Polygonising pixel edges
Sign up to the DEA Sandbox to run this notebook interactively from a browser
Compatibility: Notebook currently compatible with both the
NCI
andDEA Sandbox
environmentsProducts used: ga_s2am_ard_3, ga_s2bm_ard_3, ga_ls5t_ard_3, ga_ls7e_ard_3, ga_ls8c_ard_3
Background
The ability to extract pixel boundaries as a shapefile or other vector file type is very useful for remote sensing applications where the boundaries of the pixel are needed. This is useful for cases such as matching drone imagery with remotely sensed imagery.
Description
This notebook uses Digital Earth Australia to retrieve satellite data, creates a vector file from the pixel boundaries of the data, and exports to file.
First we load some data for a chosen time frame using the dea-notebooks
load_ard
functionThen we convert our raster data into a polygon per pixel
Then we export our pixel edges polygons as a vector file (e.g. ESRI Shapefile or GeoJSON)
This loop is repeated (once for Sentinel-2 data and once for Landsat data)
Getting started
To run this analysis, run all the cells in the notebook, starting with the “Load packages” cell.
Load packages
Import Python packages that are used for the analysis.
[1]:
%matplotlib inline
import datacube
import rasterio.features
import numpy as np
import geopandas as gpd
import matplotlib.pyplot as plt
from shapely.geometry import shape
from datacube.utils.cog import write_cog
import sys
sys.path.insert(1, '../Tools/')
from dea_tools.datahandling import load_ard
from dea_tools.plotting import rgb
Define useful functions
The function below is a helper function to help you make a nice filename for the output files
[2]:
def create_filename(ds, image_index, query, prefix=""):
"""
Create_filename is a handy function to turn your xarray.Dataset
and image number into a nice output filename for your shapefile.
Parameters
----------
ds : xarray.Dataset
Input xarray.Dataset data
image_index : int
An integer value between 0 and however many images you have
prefix : string, optional
An optional name prefix to identify your area of interest
"""
assert ds
image_date = str(ds.nbart_red[image_index].time.data)[:10]

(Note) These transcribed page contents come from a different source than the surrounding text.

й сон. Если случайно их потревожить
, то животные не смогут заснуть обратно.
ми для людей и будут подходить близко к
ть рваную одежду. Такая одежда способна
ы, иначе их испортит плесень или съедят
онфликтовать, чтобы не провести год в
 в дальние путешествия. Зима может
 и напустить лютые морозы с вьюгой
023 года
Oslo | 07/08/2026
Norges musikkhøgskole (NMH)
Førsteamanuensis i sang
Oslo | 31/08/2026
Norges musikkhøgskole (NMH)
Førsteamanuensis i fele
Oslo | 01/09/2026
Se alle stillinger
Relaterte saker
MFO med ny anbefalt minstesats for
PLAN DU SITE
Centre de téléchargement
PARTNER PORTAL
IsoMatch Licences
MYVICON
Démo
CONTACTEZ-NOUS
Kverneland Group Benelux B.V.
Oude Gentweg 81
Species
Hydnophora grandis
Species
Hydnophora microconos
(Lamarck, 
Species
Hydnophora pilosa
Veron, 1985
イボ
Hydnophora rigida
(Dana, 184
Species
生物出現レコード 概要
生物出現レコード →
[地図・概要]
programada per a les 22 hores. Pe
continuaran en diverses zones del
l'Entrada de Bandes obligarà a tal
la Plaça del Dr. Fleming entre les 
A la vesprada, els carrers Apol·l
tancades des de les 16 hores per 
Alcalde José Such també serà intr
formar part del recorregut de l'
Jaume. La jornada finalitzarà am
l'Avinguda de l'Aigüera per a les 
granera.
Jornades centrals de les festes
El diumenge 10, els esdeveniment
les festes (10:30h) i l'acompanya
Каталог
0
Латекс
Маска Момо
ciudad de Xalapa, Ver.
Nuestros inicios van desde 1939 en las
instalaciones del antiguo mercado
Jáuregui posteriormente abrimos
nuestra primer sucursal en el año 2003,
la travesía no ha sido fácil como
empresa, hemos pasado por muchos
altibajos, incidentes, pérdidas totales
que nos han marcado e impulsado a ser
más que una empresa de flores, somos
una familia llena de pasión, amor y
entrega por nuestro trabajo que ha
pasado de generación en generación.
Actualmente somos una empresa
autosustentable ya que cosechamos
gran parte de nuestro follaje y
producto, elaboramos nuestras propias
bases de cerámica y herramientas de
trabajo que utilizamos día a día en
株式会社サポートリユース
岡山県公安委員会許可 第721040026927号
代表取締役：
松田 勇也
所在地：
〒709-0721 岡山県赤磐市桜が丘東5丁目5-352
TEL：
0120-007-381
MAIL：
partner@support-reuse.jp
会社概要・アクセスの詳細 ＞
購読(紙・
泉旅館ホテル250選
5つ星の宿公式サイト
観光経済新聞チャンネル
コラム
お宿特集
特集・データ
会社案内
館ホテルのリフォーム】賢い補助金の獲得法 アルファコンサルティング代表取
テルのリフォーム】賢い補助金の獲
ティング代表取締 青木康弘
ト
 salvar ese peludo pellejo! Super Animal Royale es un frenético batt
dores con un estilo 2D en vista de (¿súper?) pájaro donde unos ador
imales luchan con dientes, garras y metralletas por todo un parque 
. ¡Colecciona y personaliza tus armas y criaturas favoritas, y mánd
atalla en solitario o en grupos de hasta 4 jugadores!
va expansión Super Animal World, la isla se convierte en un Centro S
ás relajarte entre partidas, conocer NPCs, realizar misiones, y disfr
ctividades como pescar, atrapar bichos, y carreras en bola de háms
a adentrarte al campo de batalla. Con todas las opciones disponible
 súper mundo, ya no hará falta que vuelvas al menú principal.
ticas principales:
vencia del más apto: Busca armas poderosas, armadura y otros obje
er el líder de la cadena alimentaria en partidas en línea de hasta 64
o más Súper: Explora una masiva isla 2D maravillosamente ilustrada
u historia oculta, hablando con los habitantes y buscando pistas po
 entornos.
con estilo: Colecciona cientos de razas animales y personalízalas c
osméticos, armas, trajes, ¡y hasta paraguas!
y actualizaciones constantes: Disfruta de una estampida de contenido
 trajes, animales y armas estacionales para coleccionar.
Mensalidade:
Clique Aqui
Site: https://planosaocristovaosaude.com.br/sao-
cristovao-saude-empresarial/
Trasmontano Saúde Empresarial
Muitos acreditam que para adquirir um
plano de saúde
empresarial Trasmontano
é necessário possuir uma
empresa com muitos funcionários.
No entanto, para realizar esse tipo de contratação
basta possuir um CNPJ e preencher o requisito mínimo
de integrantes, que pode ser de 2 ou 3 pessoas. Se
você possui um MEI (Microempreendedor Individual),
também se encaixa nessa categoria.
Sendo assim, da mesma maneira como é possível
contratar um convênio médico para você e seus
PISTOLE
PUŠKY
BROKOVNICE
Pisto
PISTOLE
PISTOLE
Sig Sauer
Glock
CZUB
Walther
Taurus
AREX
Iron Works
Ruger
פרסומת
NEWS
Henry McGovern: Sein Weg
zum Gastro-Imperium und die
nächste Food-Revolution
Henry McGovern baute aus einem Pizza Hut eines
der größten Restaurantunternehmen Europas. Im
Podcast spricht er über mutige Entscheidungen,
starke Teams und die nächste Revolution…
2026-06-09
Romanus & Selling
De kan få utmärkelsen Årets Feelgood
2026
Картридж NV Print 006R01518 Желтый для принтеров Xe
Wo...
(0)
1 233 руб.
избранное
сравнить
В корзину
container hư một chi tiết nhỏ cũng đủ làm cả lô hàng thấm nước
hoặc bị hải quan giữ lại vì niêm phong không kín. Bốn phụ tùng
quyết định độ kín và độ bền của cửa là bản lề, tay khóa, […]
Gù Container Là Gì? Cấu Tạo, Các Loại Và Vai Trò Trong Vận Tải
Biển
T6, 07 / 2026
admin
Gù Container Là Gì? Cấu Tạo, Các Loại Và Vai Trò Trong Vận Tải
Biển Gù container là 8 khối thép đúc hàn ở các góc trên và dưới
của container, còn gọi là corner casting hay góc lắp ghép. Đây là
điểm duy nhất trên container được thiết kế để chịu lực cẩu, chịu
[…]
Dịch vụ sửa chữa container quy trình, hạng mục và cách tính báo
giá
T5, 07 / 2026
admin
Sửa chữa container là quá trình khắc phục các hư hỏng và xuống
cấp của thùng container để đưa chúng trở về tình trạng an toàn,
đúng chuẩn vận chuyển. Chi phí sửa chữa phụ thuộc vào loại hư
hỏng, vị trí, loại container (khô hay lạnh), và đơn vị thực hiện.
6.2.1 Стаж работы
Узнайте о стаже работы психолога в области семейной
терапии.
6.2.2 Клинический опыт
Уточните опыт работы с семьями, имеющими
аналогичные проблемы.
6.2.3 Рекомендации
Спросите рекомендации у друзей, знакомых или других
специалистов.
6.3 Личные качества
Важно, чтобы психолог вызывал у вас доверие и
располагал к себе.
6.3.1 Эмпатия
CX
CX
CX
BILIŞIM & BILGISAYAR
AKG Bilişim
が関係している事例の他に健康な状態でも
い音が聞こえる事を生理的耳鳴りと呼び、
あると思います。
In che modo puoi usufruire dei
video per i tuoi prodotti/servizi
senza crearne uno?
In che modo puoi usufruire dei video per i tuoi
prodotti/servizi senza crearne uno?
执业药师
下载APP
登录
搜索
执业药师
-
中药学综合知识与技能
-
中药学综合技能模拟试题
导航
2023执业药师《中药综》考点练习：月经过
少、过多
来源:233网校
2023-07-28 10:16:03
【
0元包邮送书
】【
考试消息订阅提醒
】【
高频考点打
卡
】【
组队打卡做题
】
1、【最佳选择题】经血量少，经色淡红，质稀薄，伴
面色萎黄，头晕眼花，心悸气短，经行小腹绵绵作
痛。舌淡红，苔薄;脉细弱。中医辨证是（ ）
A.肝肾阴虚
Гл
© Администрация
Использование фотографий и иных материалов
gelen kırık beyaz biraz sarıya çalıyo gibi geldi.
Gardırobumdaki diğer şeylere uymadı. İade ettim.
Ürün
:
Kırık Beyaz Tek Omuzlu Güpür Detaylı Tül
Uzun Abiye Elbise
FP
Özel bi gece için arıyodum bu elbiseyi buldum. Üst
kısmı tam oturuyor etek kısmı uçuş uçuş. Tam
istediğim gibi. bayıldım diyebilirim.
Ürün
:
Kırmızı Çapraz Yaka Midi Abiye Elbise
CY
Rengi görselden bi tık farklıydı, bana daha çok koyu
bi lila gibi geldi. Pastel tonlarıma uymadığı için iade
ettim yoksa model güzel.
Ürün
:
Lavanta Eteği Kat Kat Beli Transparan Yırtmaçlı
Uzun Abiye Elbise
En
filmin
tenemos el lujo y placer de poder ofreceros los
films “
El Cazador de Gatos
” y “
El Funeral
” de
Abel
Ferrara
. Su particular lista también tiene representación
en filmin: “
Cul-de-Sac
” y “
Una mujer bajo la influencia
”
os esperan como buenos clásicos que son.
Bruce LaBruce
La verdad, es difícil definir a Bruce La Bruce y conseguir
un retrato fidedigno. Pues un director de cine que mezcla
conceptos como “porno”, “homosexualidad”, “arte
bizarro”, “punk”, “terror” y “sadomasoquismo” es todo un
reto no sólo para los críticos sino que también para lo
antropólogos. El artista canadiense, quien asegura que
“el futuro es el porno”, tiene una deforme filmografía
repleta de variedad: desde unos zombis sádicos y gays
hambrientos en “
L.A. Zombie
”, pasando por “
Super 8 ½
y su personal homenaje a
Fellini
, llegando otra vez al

image_coords = f"{query['x'][0]}_{query['y'][0]}_{query['x'][1]}_{query['y'][1]}"
if prefix:
output_name = f"{str(prefix)}_{image_date}_{image_coords}"
else:
output_name = f"{image_date}_{image_coords}"
print(output_name)
return output_name
Connect to the datacube
Connect to the datacube so we can access DEA data. The app
parameter is a unique name for the analysis which is based on the notebook file name.
[3]:
dc = datacube.Datacube(app="Polygonise_pixel_edges")
Analysis parameters
x
: a tuple of longitude/Easting boundaries defining the area of interest in the format (smaller, larger) e.g.(153.40, 153.50)
y
: a tuple of latitude/Northing boundaries defining the area of interest in the format (smaller, larger) e.g.(-27.40, -27.50)
time
: a tuple of time values in a pandas datetime format defining the time period of interest in the format (smaller, larger) e.g.("2018-08-01", "2018-08-20")
products
: A list of product names to load from the datacube e.g.['ga_ls7e_ard_3', 'ga_ls8c_ard_3']
measurements
: A list of band names to load from the satellite product e.g.['nbart_red', 'nbart_green']
resolution
: The spatial resolution of the loaded satellite data e.g. for Landsat, this is(-30, 30)
output_crs
: The coordinate reference system/map projection to load data into, e.g.'EPSG:3577'
to load data in the Albers Equal Area projectiongroup_by
: How to group the data e.g."solar_day"
Sentinel-2 example
Set up a datacube query for area of interest
Set up a query to load Sentinel-2 satellite data:
[4]:
# Create a query object
s2_query = {
"x": (153.44, 153.45),
"y": (-27.42, -27.43),
"time": ("2018-08-01", "2018-08-20"),
"products": ("ga_s2am_ard_3", "ga_s2bm_ard_3"),
"measurements": ["nbart_red", "nbart_green", "nbart_blue", "fmask"],
"output_crs": "EPSG:3577",
"resolution": (-10, 10),
"group_by": "solar_day",
}
Load available data from Sentinel 2 satellites:
[5]:
# Load Sentinel-2 data using `load_ard`. We're not using fmask to mask our
# pixel quality, as we're after the surrounds of the pixels not big white blobs.
s2_ds = load_ard(
dc=dc,
min_gooddata=0.95, # only take scenes with less than 5% fmask activations
mask_pixel_quality=False,
**s2_query
)
Finding datasets
ga_s2am_ard_3
ga_s2bm_ard_3
Counting good quality pixels for each time step
Filtering to 8 out of 8 time steps with at least 95.0% good quality pixels
Loading 8 time steps
Plot up some data to take a look at it
Use the rgb
function from dea_tools.plotting
module to look at our area of interest in true colour
[6]:
rgb(s2_ds, bands=["nbart_red", "nbart_green", "nbart_blue"], col="time")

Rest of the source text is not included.